Integrated Regional Information Networks - November 20, 2006
JOHANNESBURG, 20 November (PLUSNEWS) - Baylor College of Medicine in Houston, Texas, confirmed on Monday that it is partnering with the UN Children's Fund (UNICEF) in what is set to become the single largest global effort to help children living with HIV/AIDS.
The partnership is to roll out a variety of anti-AIDS services to 500,000 children in 120 countries, including 20 African nations, over the next four years.
Heidi Schwarzwald, an assistant professor at Baylor's International Paediatric AIDS Initiative (BIPAI), said the collaboration would also mean a huge scale-up of Baylor's initial plan of providing 80,000 children with child-friendly antiretroviral (ARV) formulas during the period.
"It is high time that HIV-positive children received the same level of attention that adults already get. It is a travesty that only one to two percent of all HIV-positive kids who need ARVs are actually accessing them," Schwarzwald told IRIN/PlusNews.
The college is supporting 10,000 children in care and 4,700 on treatment, and earlier this years also launched the 'Paediatric AIDS Corps' initiative, sending 52 doctors to six African countries, with more nurses, pharmacists and social workers expected to be deployed by early next year.

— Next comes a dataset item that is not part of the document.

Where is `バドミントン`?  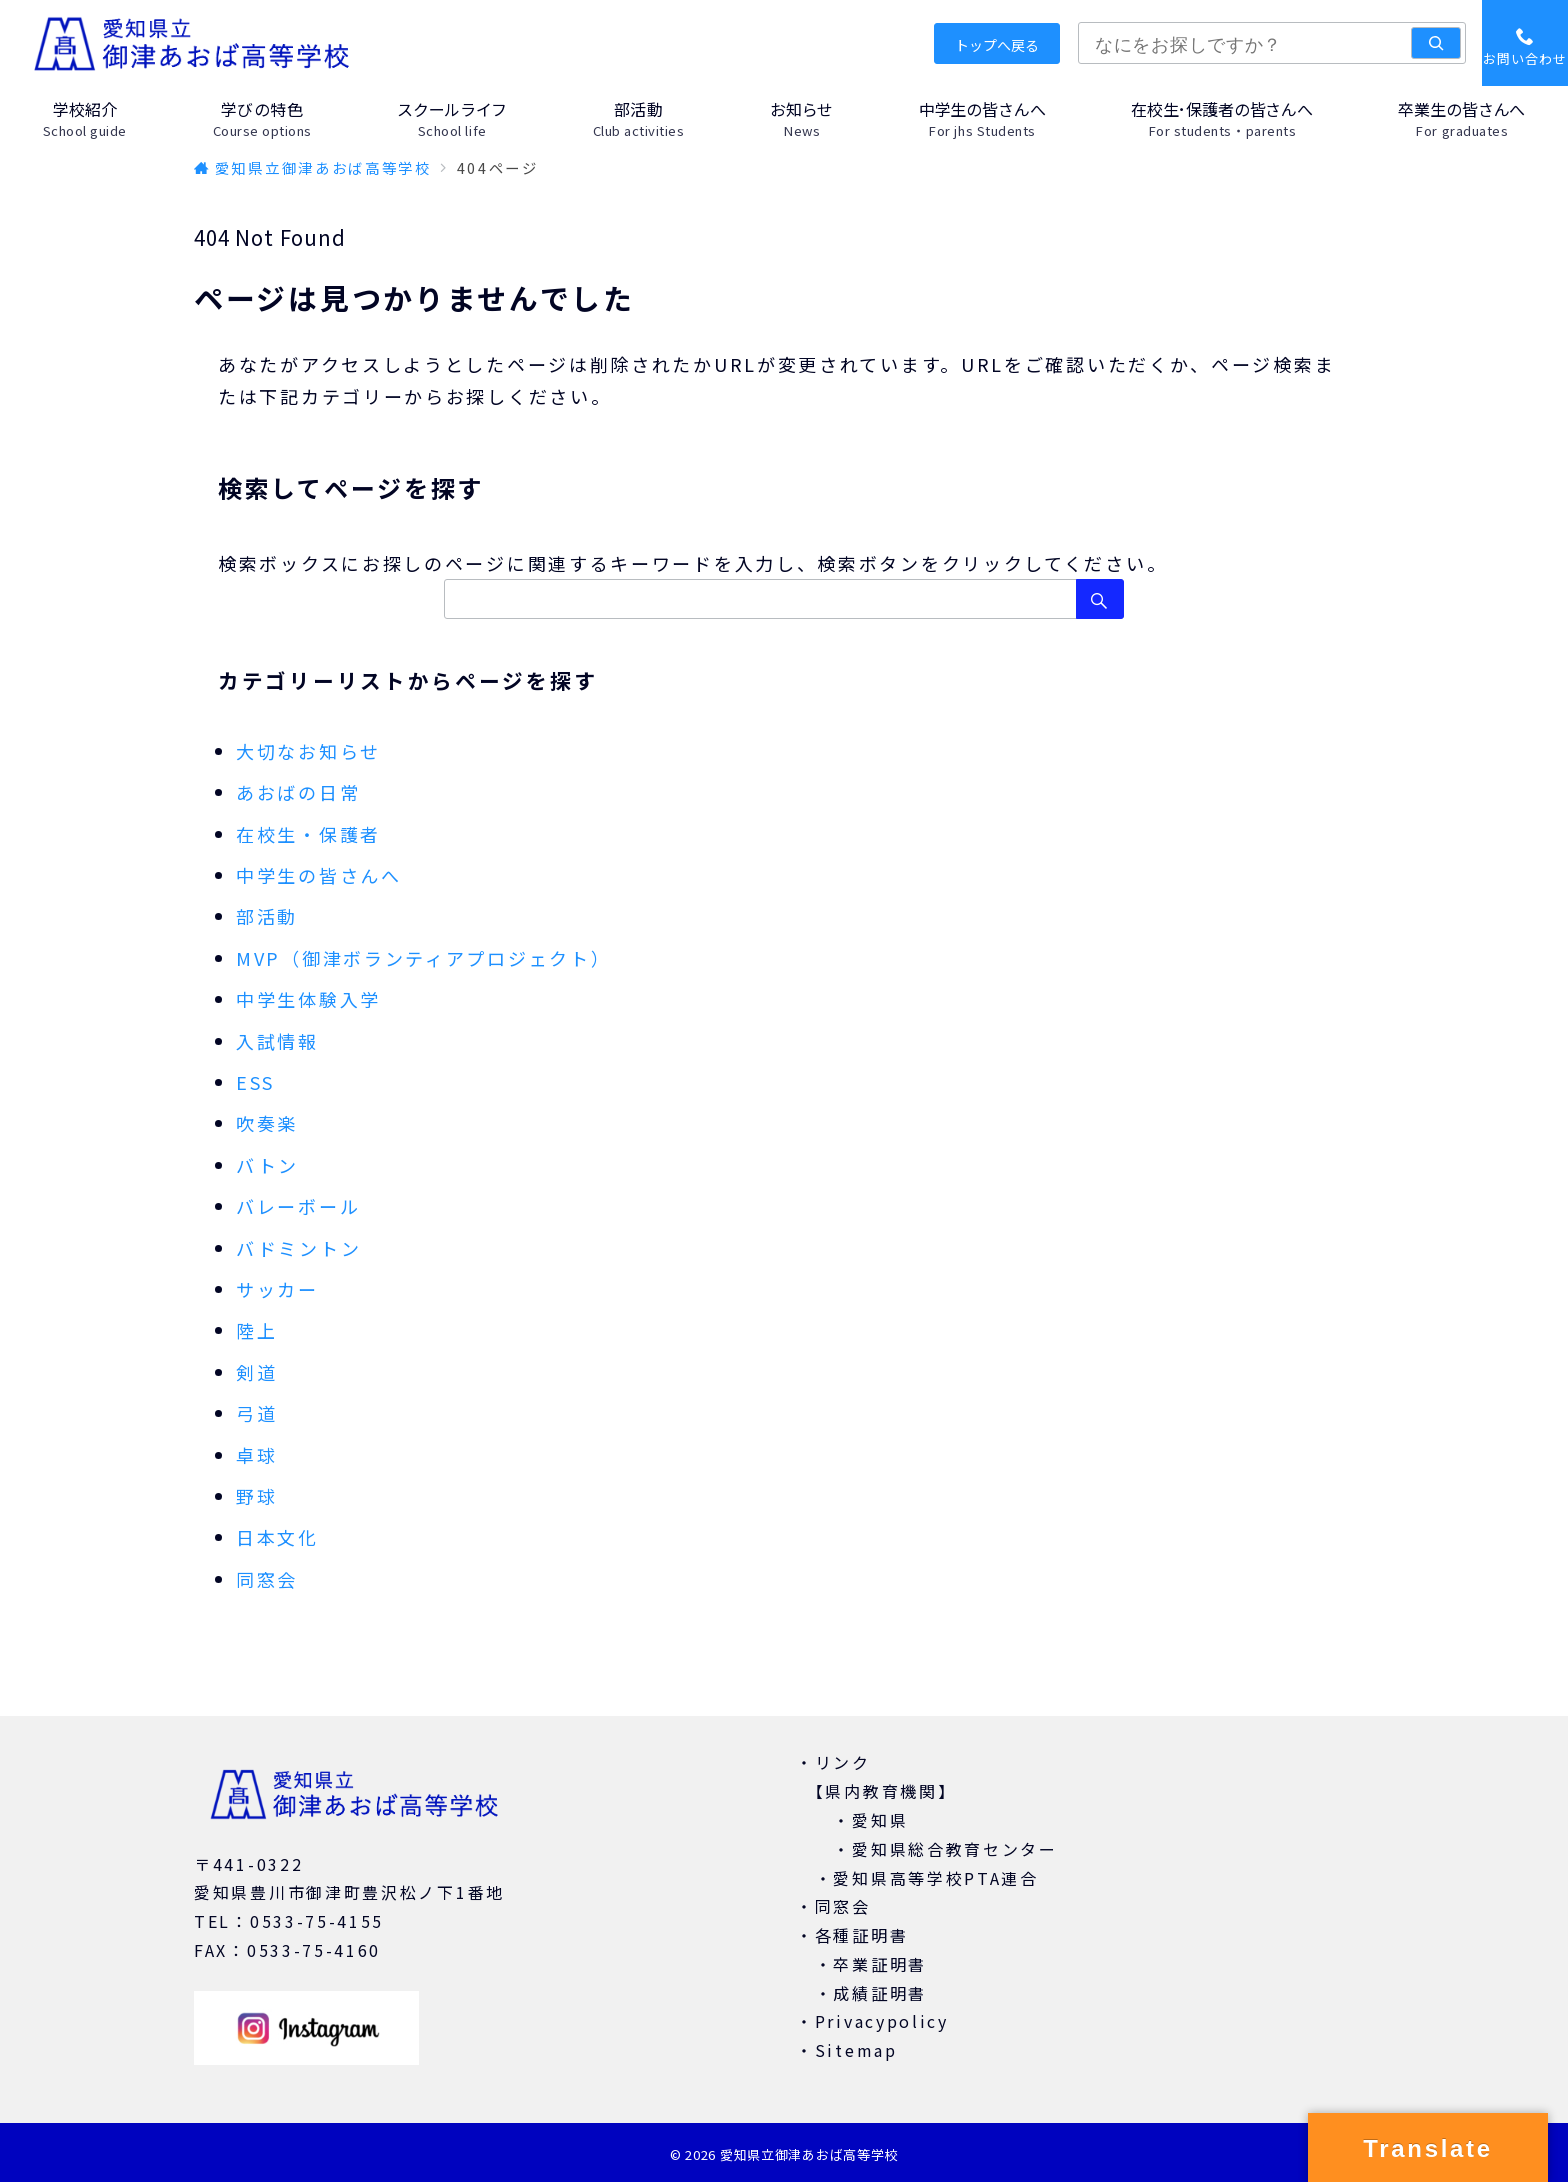 バドミントン is located at coordinates (298, 1248).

Baylor and UNICEF experts were confident they could provide a comprehensive package of care to even greater numbers of children, and UNICEF spokesman James Elder said the partnership would go a long way in addressing a desperate global situation.

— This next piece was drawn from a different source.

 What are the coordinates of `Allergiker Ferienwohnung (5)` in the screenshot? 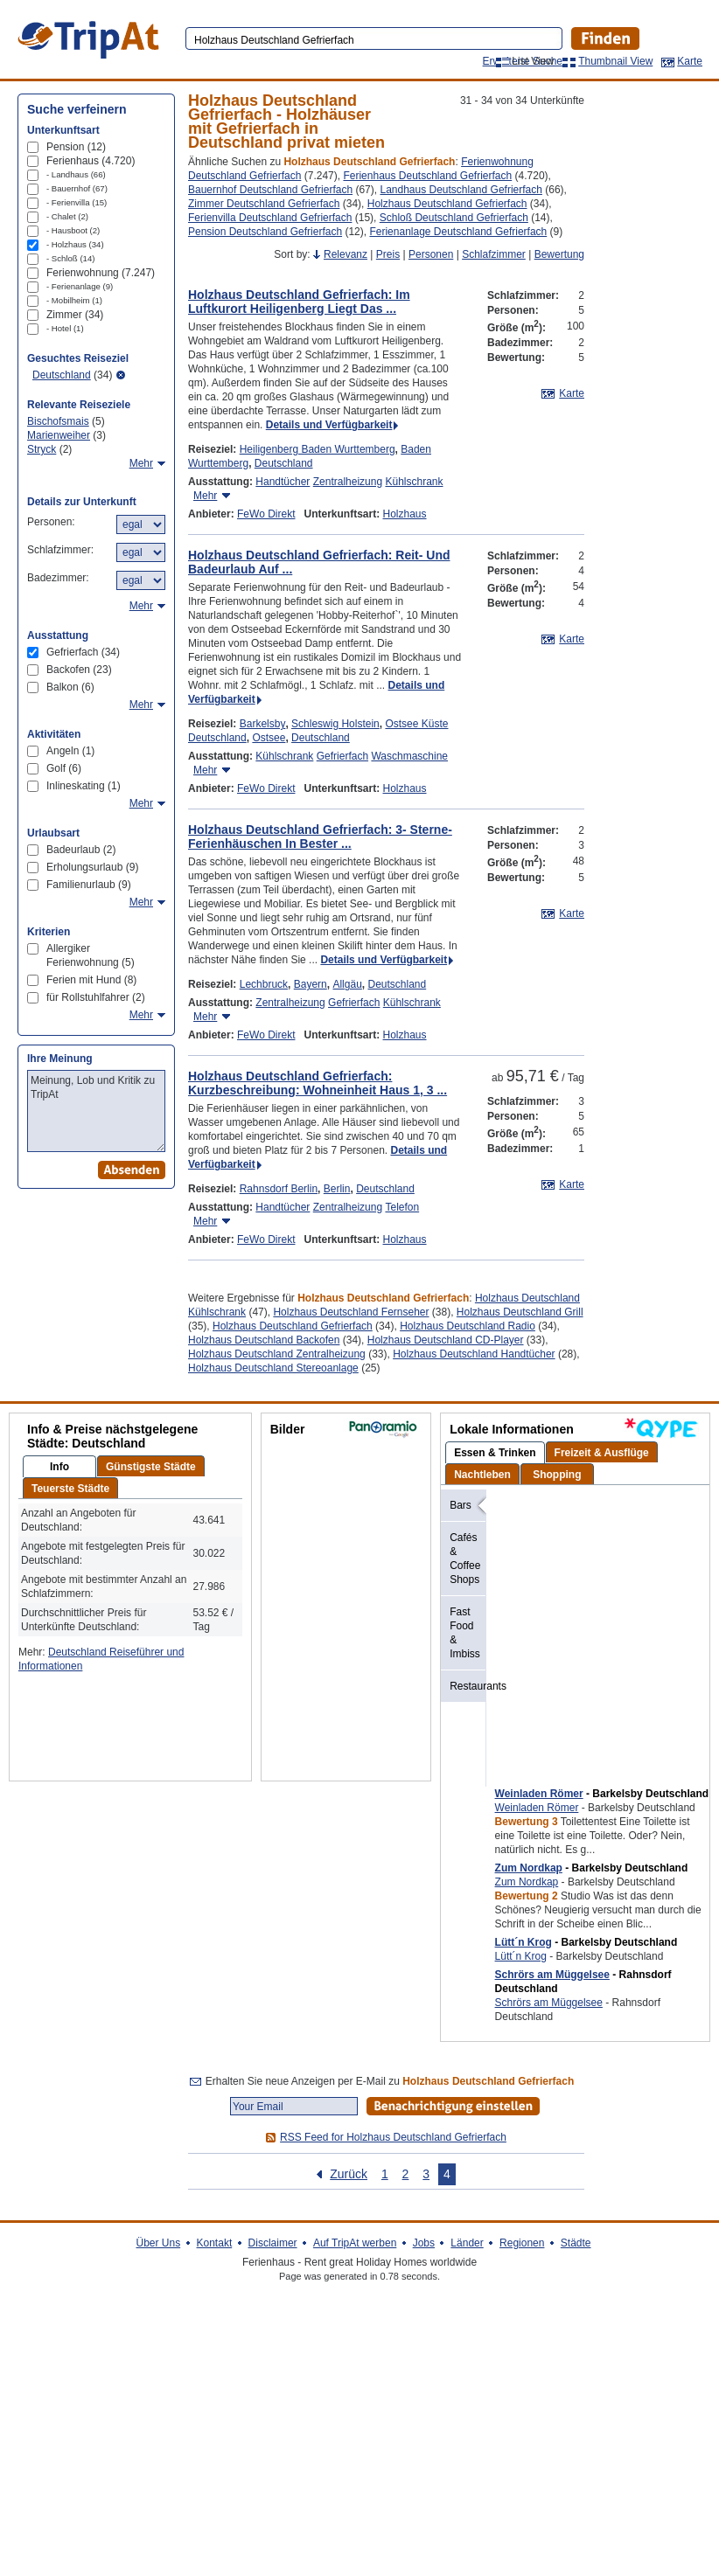 It's located at (90, 955).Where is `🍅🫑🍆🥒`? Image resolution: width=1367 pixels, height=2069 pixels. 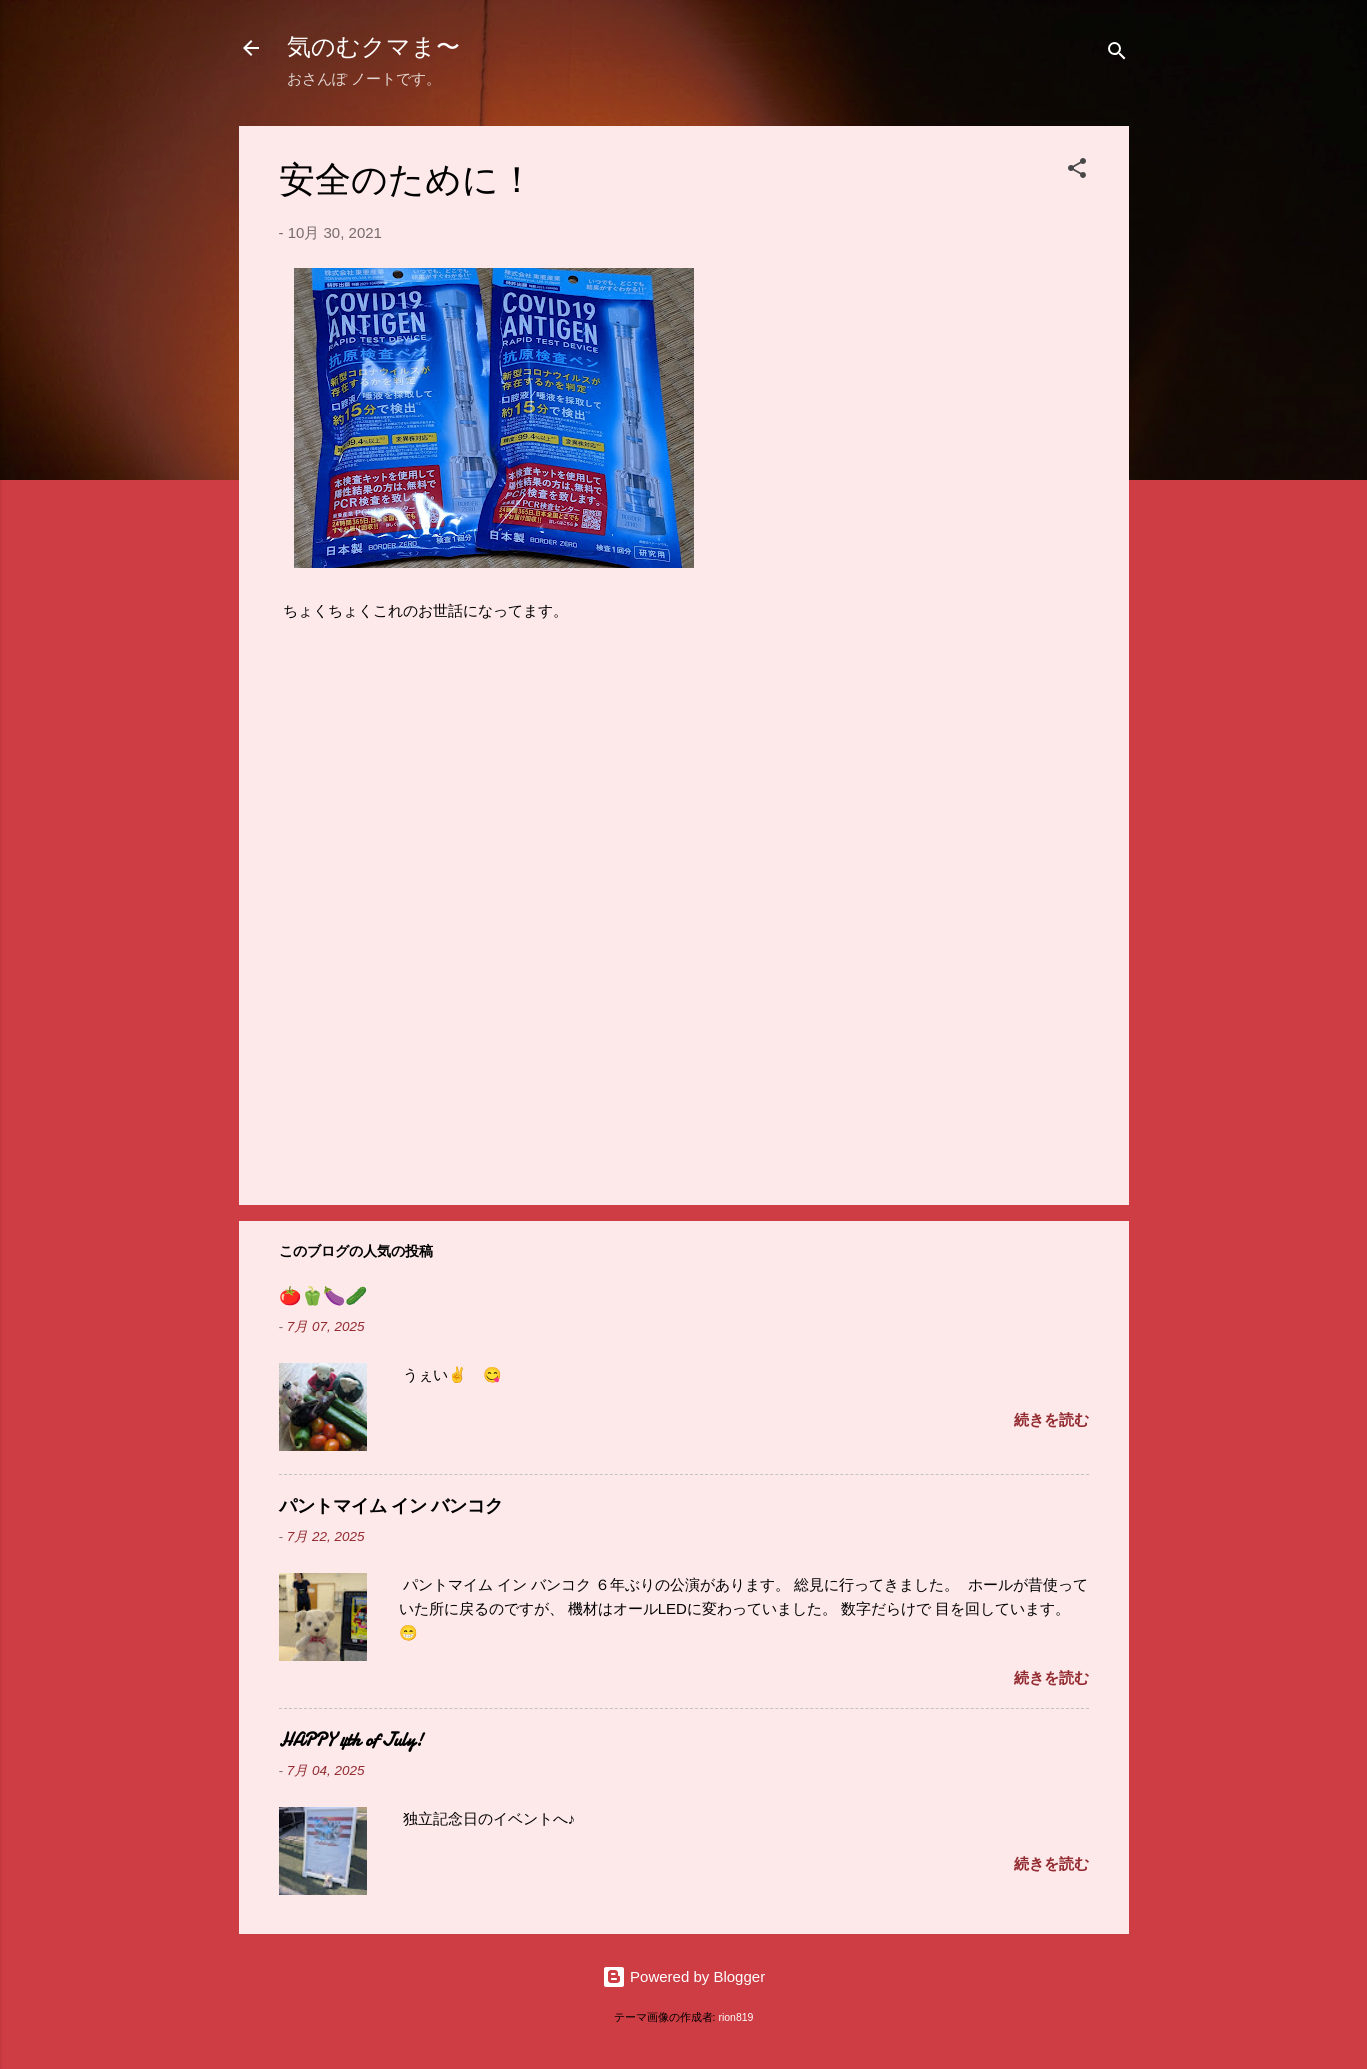
🍅🫑🍆🥒 is located at coordinates (323, 1296).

"In Zimbabwe, for instance, there are at least 72 new HIV infections among zero- to 14-year-olds every day, and yet there remains a worrying absence of suitable ARVs. Our figures show that just four percent of all children who need the drugs are getting them," he pointed out.
Of particular concern to Elder were the growing numbers of children being orphaned by the pandemic and left more vulnerable to infection.

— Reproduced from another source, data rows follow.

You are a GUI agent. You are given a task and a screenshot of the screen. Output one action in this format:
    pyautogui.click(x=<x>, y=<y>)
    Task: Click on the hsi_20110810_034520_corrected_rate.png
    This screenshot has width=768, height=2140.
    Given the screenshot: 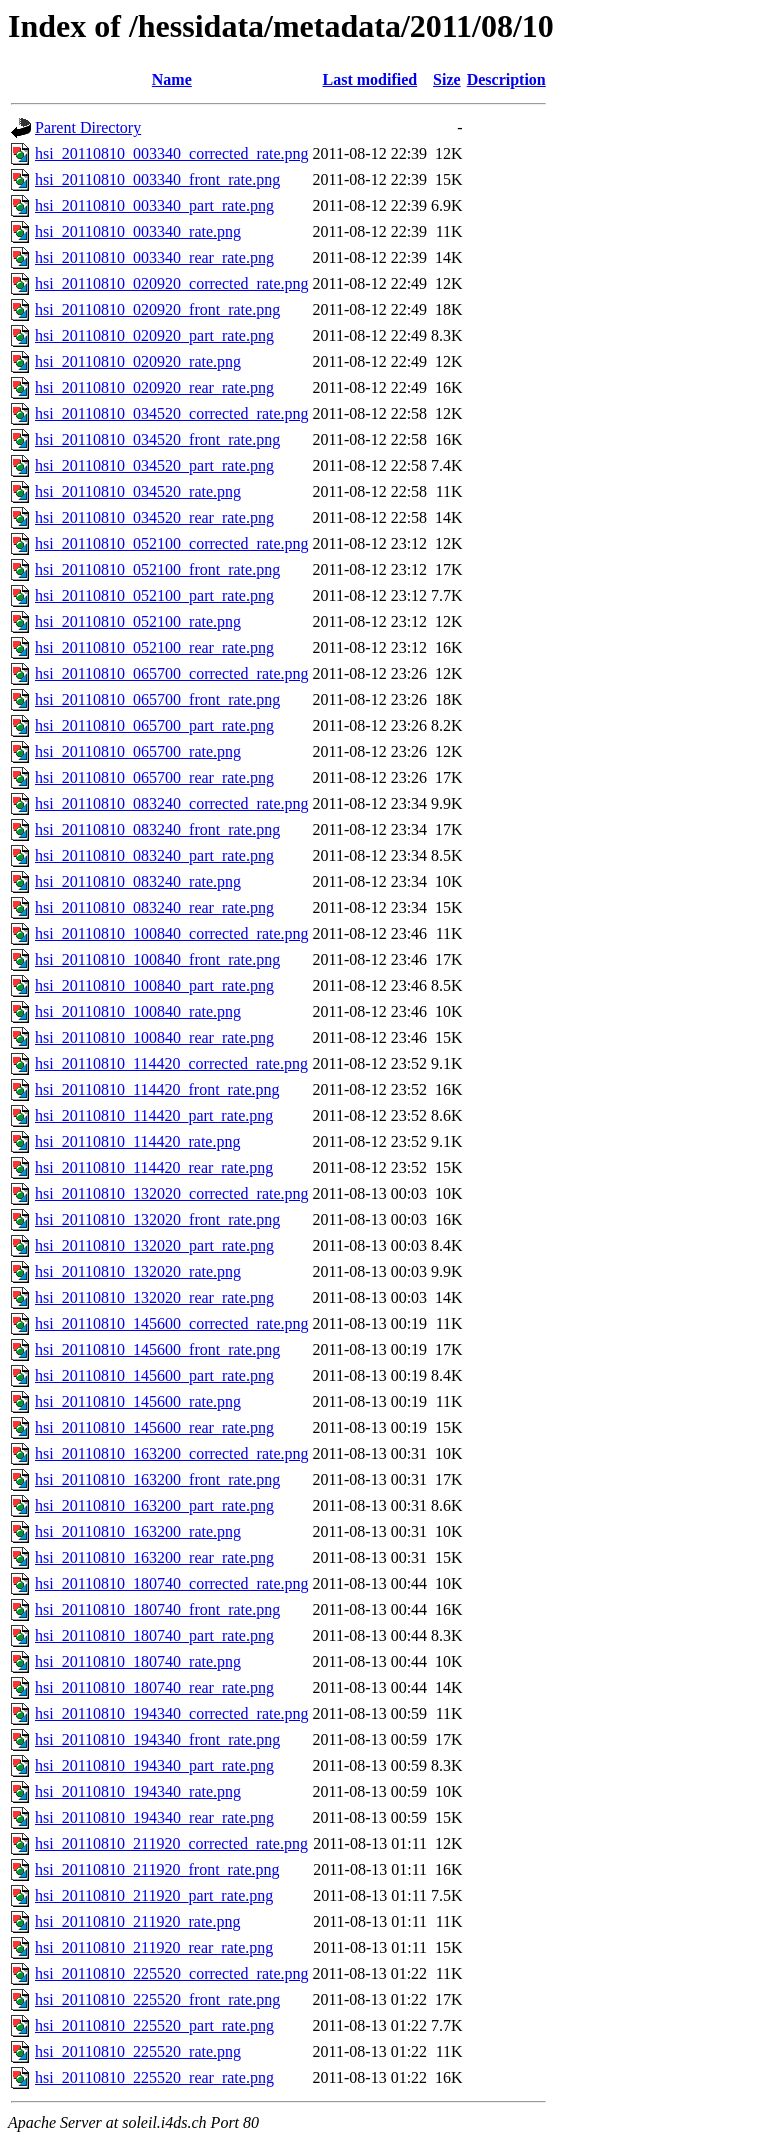 What is the action you would take?
    pyautogui.click(x=172, y=413)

Zimbabwe's Child Protection Working Group (CPWG) on Sunday condemned all forms of child abuse, estimating that one child was abused every hour in the Southern African nation, while half of all forms of abuse were of a sexual nature. CPWG charged that child abuse was aggravated by myths that sexually transmitted illnesses, including HIV, could be cured by having sex with a virgin.
Elder shared the group's sentiments, saying, "An orphaned girl is three times more likely to contract HIV than a non-orphaned girl."
Besides rolling much-needed drugs to children already living with the HI virus, Elder suggested that greater effort be made in preventing mother-to-child transmission (PMTCT) of HIV.
According to Elder, an estimated 2.3 million children are living with HIV worldwide, most of whom were infected as a result of the lack of sufficient PMTCT programmes.